On their own, single cells of cellular slime moulds are closely similar to amoebae, naked blobs of protoplasm enclosed in a cytoplasmic membrane, wandering through the water films around soil particles and leaf litter. But when they get together, they start to express a variety of complex behaviours and structures. They aggregate into networks of threads or into big slug-like blobs that act as a single organism, and during sexual reproduction differentiate into complex sporangia. And they also secrete mucous trails that act as a kind of exomemory
, helping them navigate through their environment and locate food. They lack a nervous system, but display a kind of intelligence. Like ants (which create scent-based forage trails), like human beings, they are able to create a form of external notation about their history. A kind of writing. Maps. Diaries. Epic slime-mould odysseys.

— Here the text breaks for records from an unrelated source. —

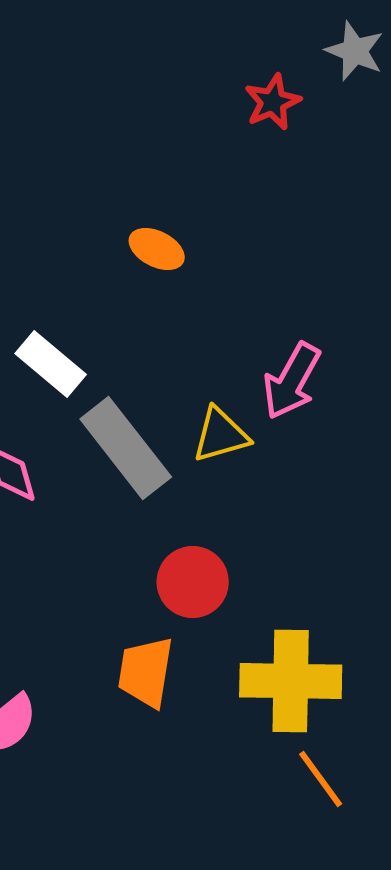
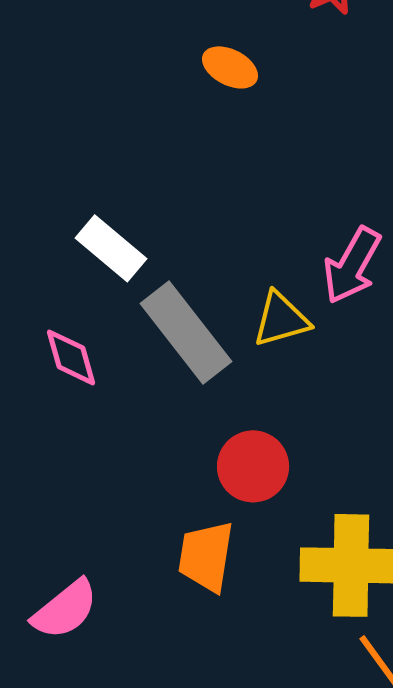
orange ellipse: (157, 249) -> (230, 67), moved

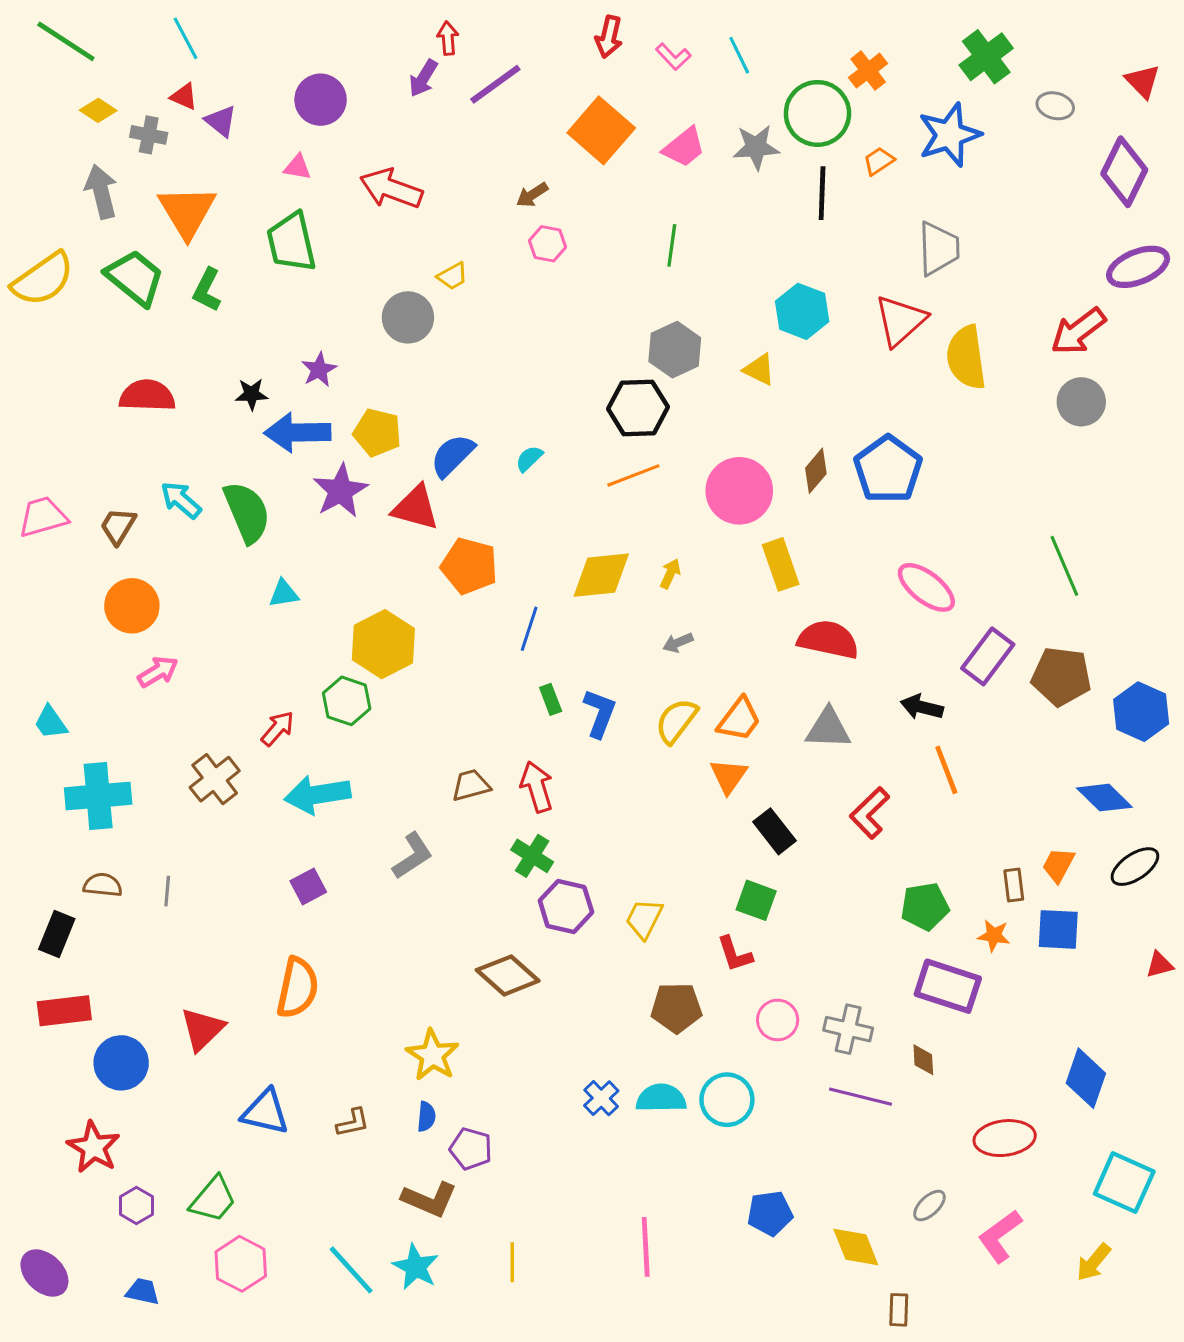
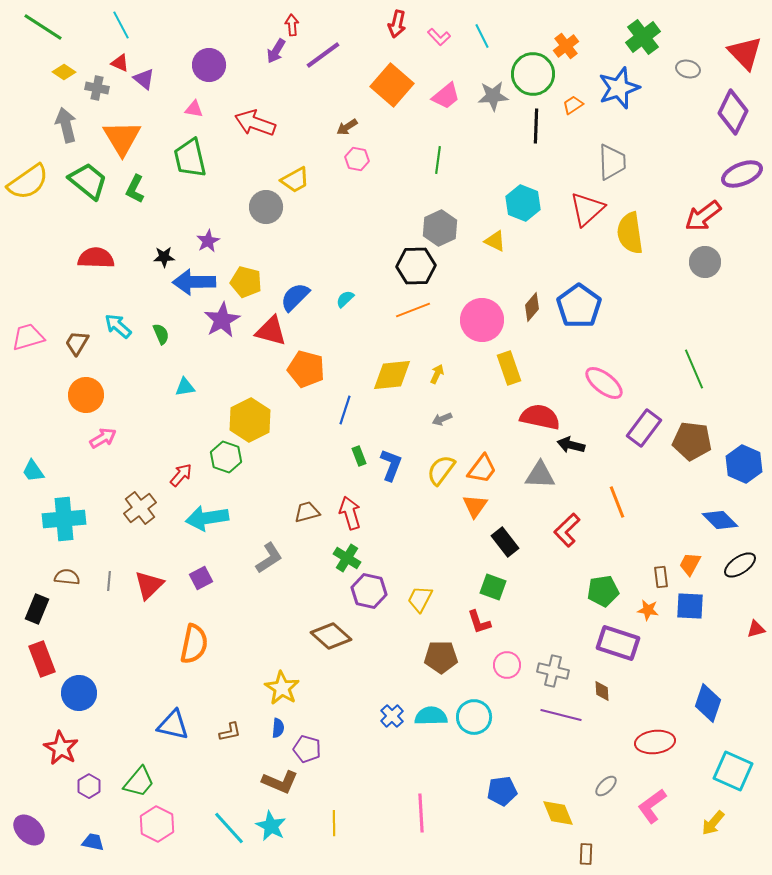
red triangle: (1143, 81) -> (745, 53), size x1.5
yellow trapezoid: (452, 276) -> (295, 180), size x1.4
green semicircle: (247, 512) -> (161, 334), size x0.5
black arrow: (922, 707) -> (571, 445), moved
red rectangle: (64, 1011) -> (42, 659), turned 76
red triangle: (202, 1029) -> (149, 585), moved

For the past two years I've been laying down my own trail, a sequence of about 130,000 words in the form of a novel, Evening's Empires
, and travelling over it again and again, altering and refining it, draft upon draft. I've now just about finished the final stage of editing (I'm taking a break from hunting down adverbs, querying their usefulness, and eliminating them if they don't pass muster). Next week, the manuscript goes back to my editor, who'll pass it on to the copy editor for a close reading that will query every word. When I've responded to that, the novel will be set in type and pass through the proofreading stage, a last chance to comb out errors, and then it will go into production. And at last join that part of the human exomemory, vast and very nearly measureless, located in bookshops, libraries, and book-like electronic devices.